La pensée grecque et la rupture christique ont déracinés intégralement l’humanisation. Le Un s’est imposé et a déchiqueté de A à Z le corps de toutes les consciences en les créant une par une (par la pensée ou le Point externe christique effrayant) et impitoyablement. Rien, aucun mouvement par la suite n’obtint la puissance invraisemblable de « ce qui distingue », de ce qui dans tout, chaque contenu scinde le contenu de conscience en deux, dont l’une face part s’en reculant par delà tout repère.

Nommer volonté ou Etre ce qui est sans-nom, sans identité, sans détermination permet de reprendre la définition de la structure par un autre biais que celui de la raison, raisonnable, et autre que celui de l’humanisme ; puisque de fait Nietzsche et Heidegger trament un anti humanisme fondamental ; la structure, l’activité structurelle de conscience formelle n’est pas humaine, de fait.

Mais c’est encore nommer l’innommable absolu ; l’Autre intrinsèquement incompréhensible ; c’est encore le simuler et l’inscrire selon telle ou telle faveur ; une mysticologie du langage pour l’un et une hyper intentionnalisation pour l’autre.

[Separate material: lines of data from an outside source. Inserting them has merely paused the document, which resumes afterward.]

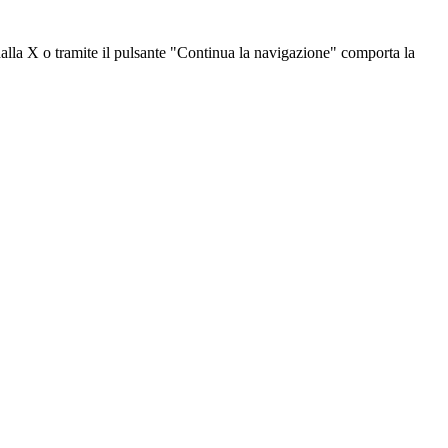
dalla X o tramite il pulsante "Continua la navigazione" comporta la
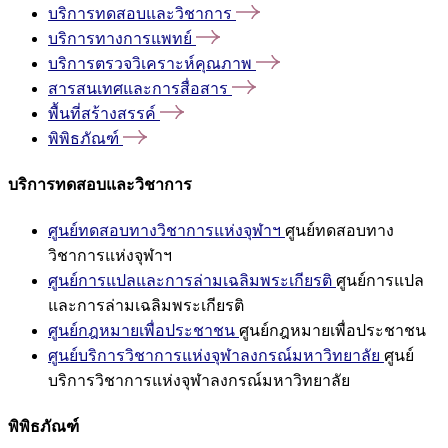
บริการทดสอบและวิชาการ
บริการทางการแพทย์
บริการตรวจวิเคราะห์คุณภาพ
สารสนเทศและการสื่อสาร
พื้นที่สร้างสรรค์
พิพิธภัณฑ์
บริการทดสอบและวิชาการ
ศูนย์ทดสอบทางวิชาการแห่งจุฬาฯ
ศูนย์ทดสอบทาง
วิชาการแห่งจุฬาฯ
ศูนย์การแปลและการล่ามเฉลิมพระเกียรติ
ศูนย์การแปล
และการล่ามเฉลิมพระเกียรติ
ศูนย์กฎหมายเพื่อประชาชน
ศูนย์กฎหมายเพื่อประชาชน
ศูนย์บริการวิชาการแห่งจุฬาลงกรณ์มหาวิทยาลัย
ศูนย์
บริการวิชาการแห่งจุฬาลงกรณ์มหาวิทยาลัย
พิพิธภัณฑ์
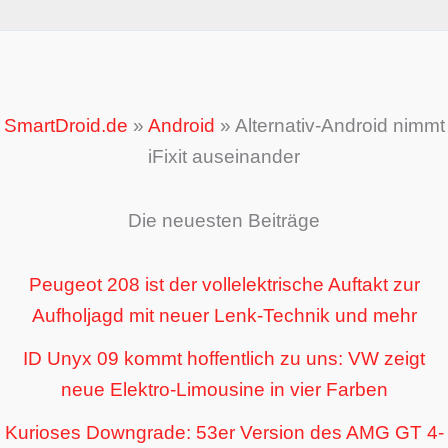
SmartDroid.de
»
Android
»
Alternativ-Android nimmt
iFixit auseinander
Die neuesten Beiträge
Peugeot 208 ist der vollelektrische Auftakt zur
Aufholjagd mit neuer Lenk-Technik und mehr
ID Unyx 09 kommt hoffentlich zu uns: VW zeigt
neue Elektro-Limousine in vier Farben
Kurioses Downgrade: 53er Version des AMG GT 4-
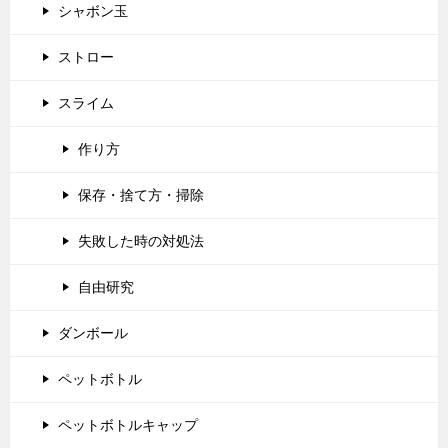
シャボン玉
ストロー
スライム
作り方
保存・捨て方・掃除
失敗した時の対処法
自由研究
ダンボール
ペットボトル
ペットボトルキャップ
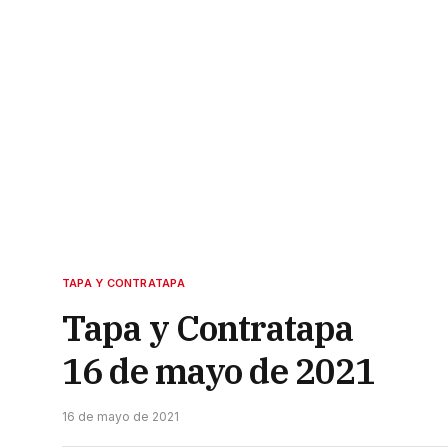
TAPA Y CONTRATAPA
Tapa y Contratapa
16 de mayo de 2021
16 de mayo de 2021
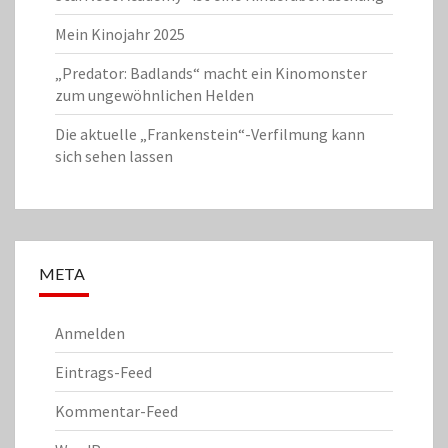
Mein Kinojahr 2025
„Predator: Badlands“ macht ein Kinomonster
zum ungewöhnlichen Helden
Die aktuelle „Frankenstein“-Verfilmung kann
sich sehen lassen
META
Anmelden
Eintrags-Feed
Kommentar-Feed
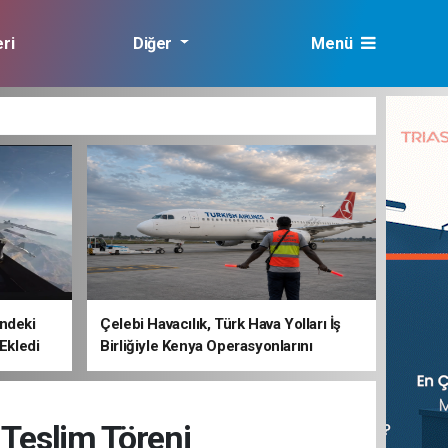
ri
Diğer
Menü
lık
ndeki
Çelebi Havacılık, Türk Hava Yolları İş
 Ekledi
Birliğiyle Kenya Operasyonlarını
Güçlendiriyor
Teslim Töreni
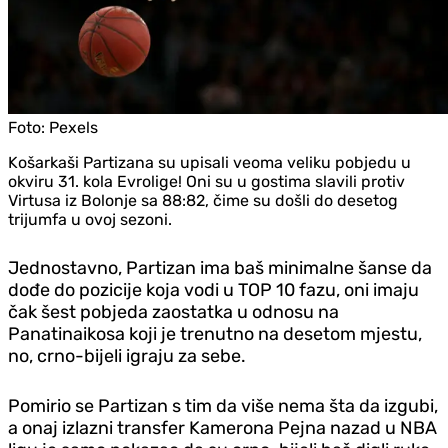
Foto:
Pexels
Košarkaši Partizana su upisali veoma veliku pobjedu u
okviru 31. kola Evrolige! Oni su u gostima slavili protiv
Virtusa iz Bolonje sa 88:82, čime su došli do desetog
trijumfa u ovoj sezoni.
Jednostavno, Partizan ima baš minimalne šanse da
dođe do pozicije koja vodi u TOP 10 fazu, oni imaju
čak šest pobjeda zaostatka u odnosu na
Panatinaikosa koji je trenutno na desetom mjestu,
no, crno-bijeli igraju za sebe.
Pomirio se Partizan s tim da više nema šta da izgubi,
a onaj izlazni transfer Kamerona Pejna nazad u NBA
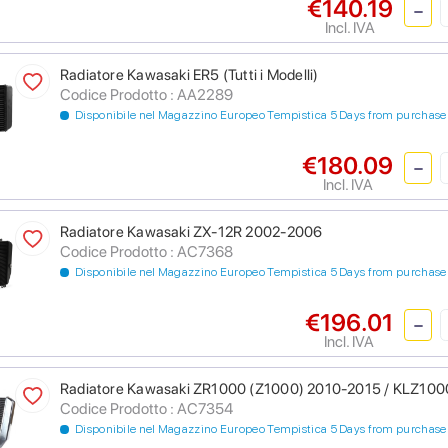
€140.19
Incl. IVA
Radiatore Kawasaki ER5 (Tutti i Modelli)
Codice Prodotto : AA2289
Disponibile nel Magazzino Europeo Tempistica 5 Days from purchase
€180.09
Incl. IVA
Radiatore Kawasaki ZX-12R 2002-2006
Codice Prodotto : AC7368
Disponibile nel Magazzino Europeo Tempistica 5 Days from purchase
€196.01
Incl. IVA
Radiatore Kawasaki ZR1000 (Z1000) 2010-2015 / KLZ100
Codice Prodotto : AC7354
Disponibile nel Magazzino Europeo Tempistica 5 Days from purchase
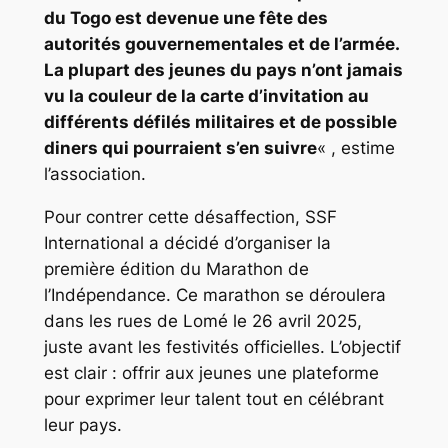
du Togo est devenue une fête des
autorités gouvernementales et de l’armée.
La plupart des jeunes du pays n’ont jamais
vu la couleur de la carte d’invitation au
différents défilés militaires et de possible
diners qui pourraient s’en suivre
« , estime
l’association.
Pour contrer cette désaffection, SSF
International a décidé d’organiser la
première édition du Marathon de
l’Indépendance. Ce marathon se déroulera
dans les rues de Lomé le 26 avril 2025,
juste avant les festivités officielles. L’objectif
est clair : offrir aux jeunes une plateforme
pour exprimer leur talent tout en célébrant
leur pays.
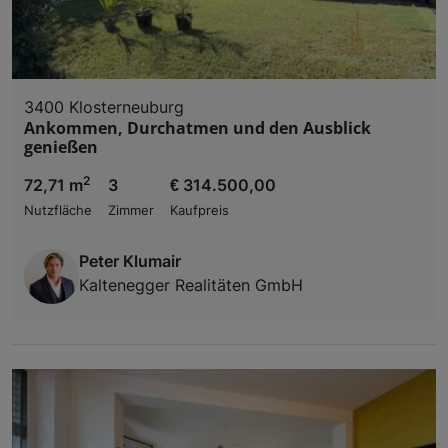
3400 Klosterneuburg
Ankommen, Durchatmen und den Ausblick
genießen
2
72,71 m
3
€ 314.500,00
Nutzfläche
Zimmer
Kaufpreis
Peter Klumair
Kaltenegger Realitäten GmbH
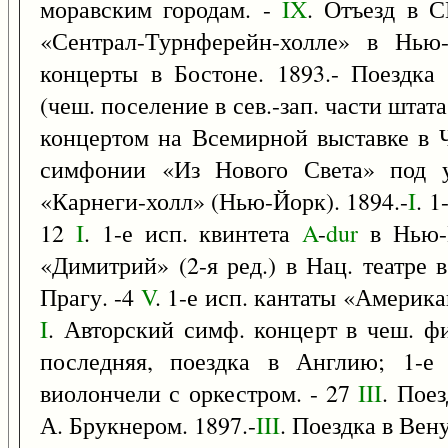
моравским городам. -
IX
. Отъезд в 
«Сентрал-Турнферейн-холле» в Нью
концерты в Бостоне. 1893.- Поездка
(чеш. поселение в сев.-зап. части штата
концертом на Всемирной выставке в 
симфонии «Из Нового Света» под у
«Карнеги-холл» (Нью-Йорк). 1894.-
I
. 1
12
I
. 1-е исп. квинтета
A
-
dur
в Нью-
«Димитрий» (2-я ред.) в Нац. театре в
Прагу. -4
V
. 1-е исп. кантаты «Америк
I
. Авторский симф. концерт в чеш. ф
последняя, поездка в Англию; 1-е 
виолончели с оркестром. - 27
III
. Пое
А. Брукнером. 1897.-
III
. Поездка в Вен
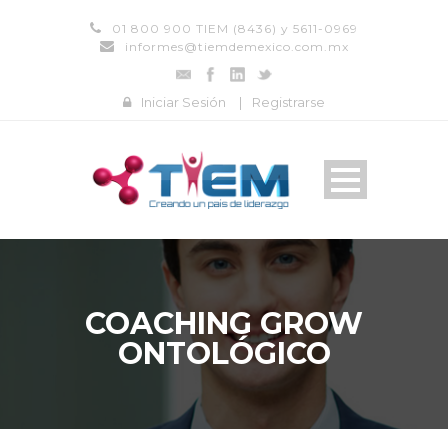
01 800 900 TIEM (8436) y 5611-0969
informes@tiemdemexico.com.mx
Iniciar Sesión
|
Registrarse
COACHING GROW
ONTOLÓGICO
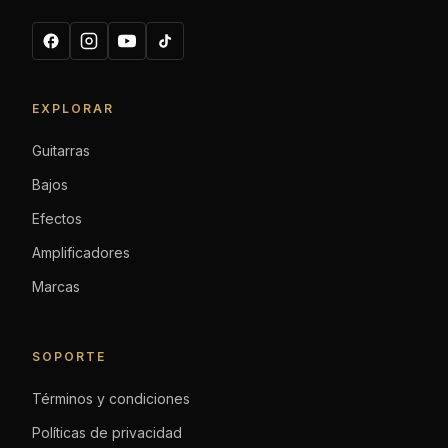
EXPLORAR
Guitarras
Bajos
Efectos
Amplificadores
Marcas
SOPORTE
Términos y condiciones
Políticas de privacidad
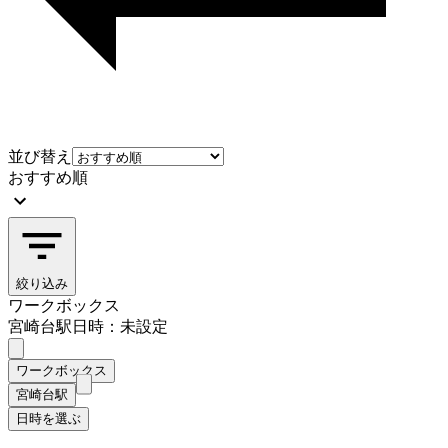
並び替え
おすすめ順
絞り込み
ワークボックス
宮崎台駅
日時：未設定
ワークボックス
宮崎台駅
日時を選ぶ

Rien de tout cela n’est le fond de l’affaire, bien que, comme on le voit, par ces deux là le processus continue de s’approcher de son étrangeté.

En clair l’intrusion du Un ici même n’est pas tant un procédé d’hyper volonté instinctive ou un super Sens métabolique, qu’une logique incoerciblement diffractée et rigoureusement non humaine, non psychologique et pas même « psychique » ; puisque la structure est précisément ce qui échappe hors de la cervelle ; le passage hors du mémorisé ; tout est mémorisation, tout est l’être, excepté cet-être de conscience, arcbouté au présent exclusif.

L’interposition qui eut lieu que la raison (et l’humanisme, cad le naturalisme ou ce qui tient l’humain pour une donnée « naturelle », serait-elle un peu plus élaborée que la nature brute, la psychologisation et toutes les sociologisations que l’on voudra), que la raison donc tient pour simple réflexion du donné sur lui-même, est tout au contraire la survenue de l’Agissement extirpé des mondes humains, qui les a tous créés mais alors recouvert par ces mondes synthétiques, et lorsqu’elle, l’interruption des mondes humains, survient, l’humanisation s’est vue radicalement dépassée par une articulation bien autrement exigeante et excentrée ; aussi diffractée qu’un univers est délirant. Le mécanisme de conscience est aussi fou que cet univers inhumain.

La volonté nietzschéenne comme hyper intentionnalisation ou l’Etre comme surcroit imprononçable de Sens (rigoureusement et hors de l’humain), interprètent et touchent juste en montrant comme l’inhumanité de la structure de conscience avance masquée, par-dessous ou au-delà.

C’est parce que l’on a mélangé la conscience et le conscient en croyant que l’énoncé était l’énonciateur, mais l’énonciateur est le mécanisme le plus invraisemblable soit ; le « ce qui n’est pas » mais ex-siste au travers de représentations qui sont autant de placements et de déplacements sur la surface du réel. Evidemment que le mécanisme de conscience « voit » les déplacements mais les mots et le conscient sont pris dans le jeu le plus étendue, l‘uni plan du réel ; la perception du mécanisme vers le réel passe au travers en plus et au dessous des énonciations. Or cependant c’est ce déplacement vertical non saisissable qu’amène, au-devant, la pensée, la philosophie.